Kanaya lalu memeluk Axel, anak lelaki semata wayangnya. "Axel sama suster dulu ya. Axel boleh makan es krim tapi satu cup aja ya. Makanan yang dikasih suster dihabiskan ya. Mama pergi sebentar. Nanti siang kita ke rumah oma ya. Oma katanya kangen mau peluk Axel." Kanaya mencium kepala Axel berkali-kali. Anak itu sudah lebih rileks ketimbang saat kejadian tadi.

Kanaya baru saja akan masuk mobil ketika Pak RT dan beberapa tetangga sudah datang berdiri di luar pagar yang sudah hancur. Wah bakal ditanya-tanya ini.

"Eh Pak RT, assalamu'alaikum Pak.." Kanaya tidak jadi masuk ke dalam mobil. Ia menghampiri Pak RT dan beberapa tetangga yang datang. Pak RT dan yang lainnya kompak menjawab salam.

"Maaf Bu, saya baru dikabarin satpam, ada kejadian apa ya Bu. Pagar Ibu sampai hancur begini."

"Aduh maaf Pak RT, jadi ngerepotin pagi-pagi. Pagar rumah saya memang mau diganti Pak, jadi dirubuhin dulu Pak. Hehe sengaja kok Pak. Hehe... Maaf ya bapak bapak juga, terganggu ya dengan suaranya runtuhnya."

"Eh iya Bu..," Jawab seorang bapak mewakili. Sepertinya tetangga Kanaya. "Tadi saya dan orang rumah dengar suara seperti menabrak, brakkk! kencang sekali. Sekitar dua tiga kali. Trus dengar suara orang menjerit. Jadi saya langsung telepon satpam dan Pak RT. Maaf ya Bu."

"Oh iya saya yang minta maaf karena jadi mengagetkan.
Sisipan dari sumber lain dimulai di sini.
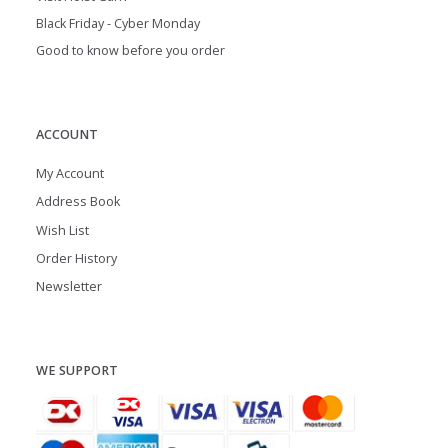
Black Friday - Cyber Monday
Good to know before you order
ACCOUNT
My Account
Address Book
Wish List
Order History
Newsletter
WE SUPPORT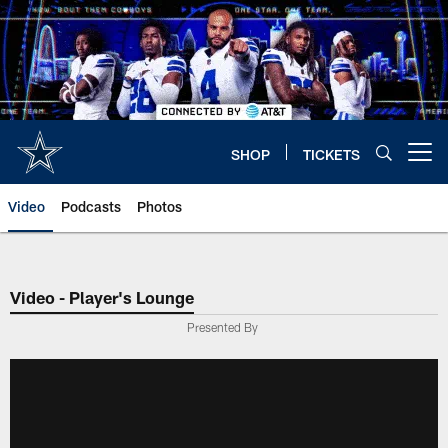
Skip
to
main
content
SHOP
TICKETS
Open menu button
Video
Podcasts
Photos
Video - Player's Lounge
Presented By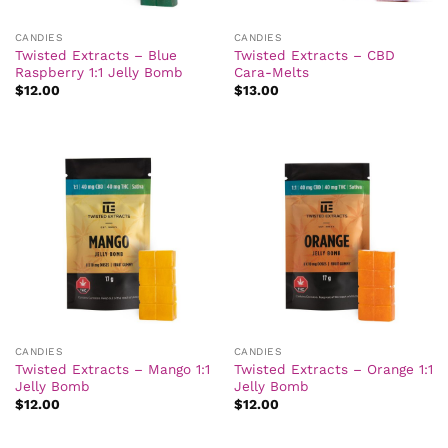
CANDIES
CANDIES
Twisted Extracts – Blue
Twisted Extracts – CBD
Raspberry 1:1 Jelly Bomb
Cara-Melts
$
12.00
$
13.00
CANDIES
CANDIES
Twisted Extracts – Mango 1:1
Twisted Extracts – Orange 1:1
Jelly Bomb
Jelly Bomb
$
12.00
$
12.00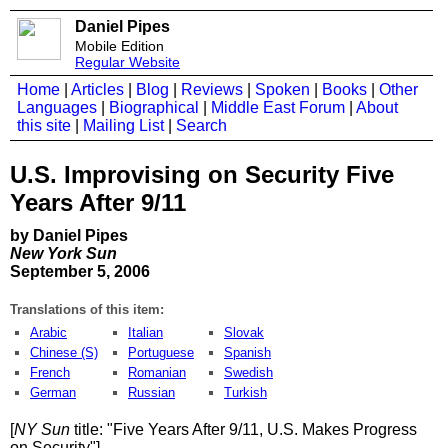
Daniel Pipes
Mobile Edition
Regular Website
Home
|
Articles
|
Blog
|
Reviews
|
Spoken
|
Books
|
Other
Languages
|
Biographical
|
Middle East Forum
|
About
this site
|
Mailing List
|
Search
U.S. Improvising on Security Five
Years After 9/11
by Daniel Pipes
New York Sun
September 5, 2006
Translations of this item:
Arabic
Italian
Slovak
Chinese (S)
Portuguese
Spanish
French
Romanian
Swedish
German
Russian
Turkish
[
NY Sun
title: "Five Years After 9/11, U.S. Makes Progress
on Security"]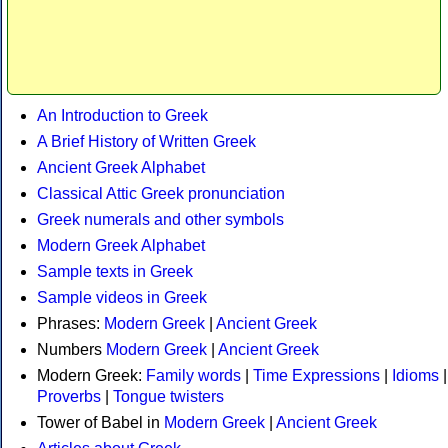
An Introduction to Greek
A Brief History of Written Greek
Ancient Greek Alphabet
Classical Attic Greek pronunciation
Greek numerals and other symbols
Modern Greek Alphabet
Sample texts in Greek
Sample videos in Greek
Phrases:
Modern Greek
|
Ancient Greek
Numbers
Modern Greek
|
Ancient Greek
Modern Greek:
Family words
|
Time Expressions
|
Idioms
|
Proverbs
|
Tongue twisters
Tower of Babel in
Modern Greek
|
Ancient Greek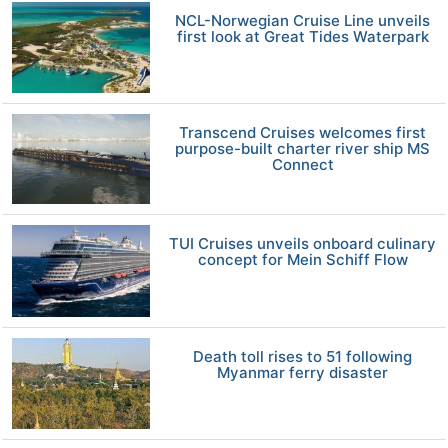
NCL-Norwegian Cruise Line unveils
first look at Great Tides Waterpark
Transcend Cruises welcomes first
purpose-built charter river ship MS
Connect
TUI Cruises unveils onboard culinary
concept for Mein Schiff Flow
Death toll rises to 51 following
Myanmar ferry disaster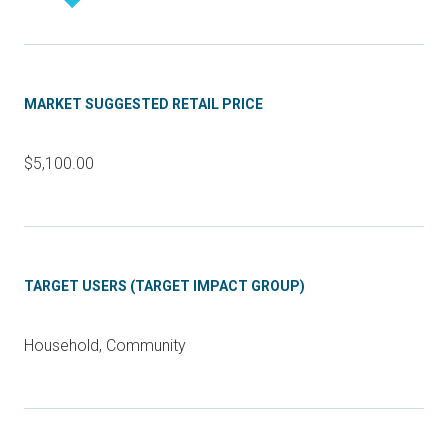
MARKET SUGGESTED RETAIL PRICE
$5,100.00
TARGET USERS (TARGET IMPACT GROUP)
Household, Community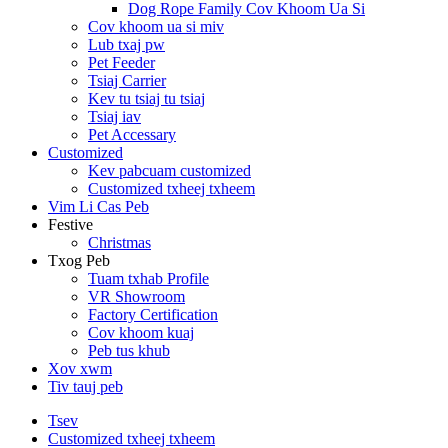
Dog Rope Family Cov Khoom Ua Si
Cov khoom ua si miv
Lub txaj pw
Pet Feeder
Tsiaj Carrier
Kev tu tsiaj tu tsiaj
Tsiaj iav
Pet Accessary
Customized
Kev pabcuam customized
Customized txheej txheem
Vim Li Cas Peb
Festive
Christmas
Txog Peb
Tuam txhab Profile
VR Showroom
Factory Certification
Cov khoom kuaj
Peb tus khub
Xov xwm
Tiv tauj peb
Tsev
Customized txheej txheem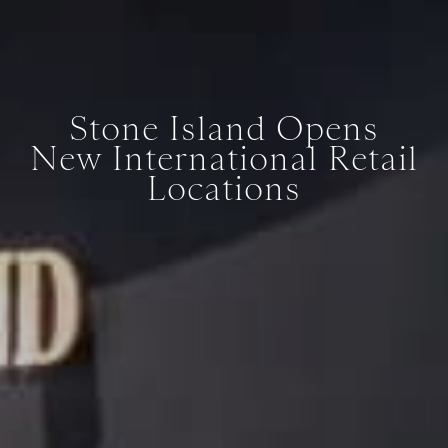
Stone Island Opens
New International Retail
Locations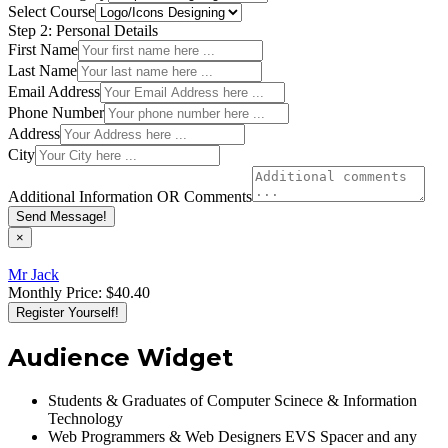
Select Course
Step 2: Personal Details
First Name
Last Name
Email Address
Phone Number
Address
City
Additional Information OR Comments
Send Message!
×
Mr Jack
Monthly Price:
$40.40
Register Yourself!
Audience Widget
Students & Graduates of Computer Scinece & Information
Technology
Web Programmers & Web Designers EVS Spacer and any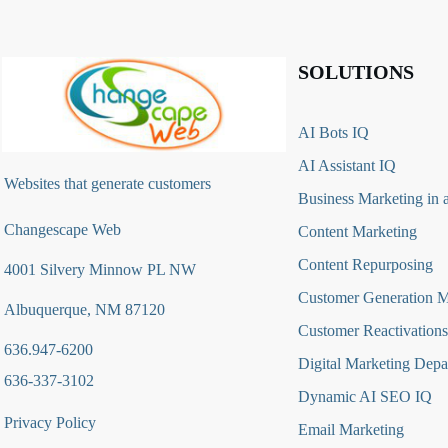
SOLUTIONS
AI Bots IQ
AI Assistant IQ
Websites that generate customers
Business Marketing in 
Changescape Web
Content Marketing
Content Repurposing
4001 Silvery Minnow PL NW
Customer Generation 
Albuquerque, NM 87120
Customer Reactivations
636.947-6200
Digital Marketing Depa
636-337-3102
Dynamic AI SEO IQ
Privacy Policy
Email Marketing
Suara jeritan karena seru seru kaget gitu Pak lihatnya tadi, hehe, maaf ya Pak."

"Oh ya tadi memang ada mobil pajero Bu, ijin masuk komplek, ninggalin KTP, nama di KTPnya Seiko Bu, katanya mau ke rumah ibu Kanaya. Mereka juga menyebutkan alamat detil ibu. Itu tamu ibu ya Bu." Pak satpam sekarang ikut bicara.

Seiko? Kanaya langsung teringat istrinya Agit. Benar kan dugaanku katanya dalam hati, Seiko yang menghancurkan pagar rumahnya. Padahal tadi Agit sengit sekali membela istrinya.